The manufacturers of acemetacin have received no other reports of acemetacin causing medication-induced oesophageal injury (personal communication, Merck Pharmaceuticals, West Drayton, UK). Similarly, the CSM/MCA has not received any reports of oesophageal ulcer or perforation associated with either acemetacin or verapamil through the Yellow Card Scheme, although there has been one fatal report of ‘oesophageal ulcer and septicaemia’ in association with prednisolone (personal communication, CSM).
If a definitive diagnosis of medication-induced oesophageal injury is required, endoscopy is the most sensitive technique, with double contrast barium swallow a less sensitive alternative. Withdrawal of the offending medication and symptomatic treatment will produce resolution of symptoms in most cases in 7–10 days. If the medication responsible needs to be continued then substitution of a liquid preparation, taking medication with plenty of fluid, and avoiding ingestion of tablets whilst supine or immediately prior to retiring to bed may all be of benefit. Similar advice appears in the British National Formulary (BNF) in relation to alendronic acid, a bisphosphonate used in the treatment of postmenopausal osteoporosis.8 This follows the report in 1996 of a series of 199 patients experiencing medication-induced oesophageal injury following ingestion of alendronate sodium, of which 51 had severe or serious reactions including 22 with oesophageal ulcers.9 The injuries caused by alendronate appeared severe compared with those induced by other medications and the frequency sufficiently high to warrant a specific warning in the BNF and a modification to the prescribing information to include the following contraindication: “abnormalities of oesophagus and other factors which delay emptying (eg, stricture or achalasia)”.
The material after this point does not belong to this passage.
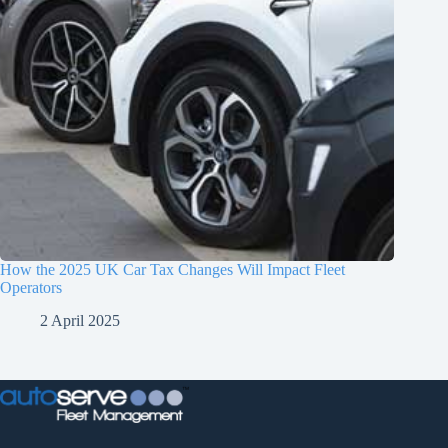
How the 2025 UK Car Tax Changes Will Impact Fleet
Operators
2 April 2025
The history and endoscopy findings in our patient were characteristic of medication-induced oesophageal injury and it seems likely that the ulcers represented one end of or were closely associated with the fistula. The thickening of the posterior wall of the oesophagus seen on the CT scan is suggestive of a chronic process and it is possible that her symptoms in 1994 represented the start of this process. These features, the histology consistent with an inflammatory type fistula, and the endoscopic demonstration of healing after withdrawal of certain medications, lead us to suggest that the fistula was a complication of medication-induced oesophageal injury.
Although this case demonstrates a rare complication of medication-induced oesophageal injury, it serves to highlight a more common problem which is entirely avoidable and which may pass undiagnosed or misdiagnosed in many patients.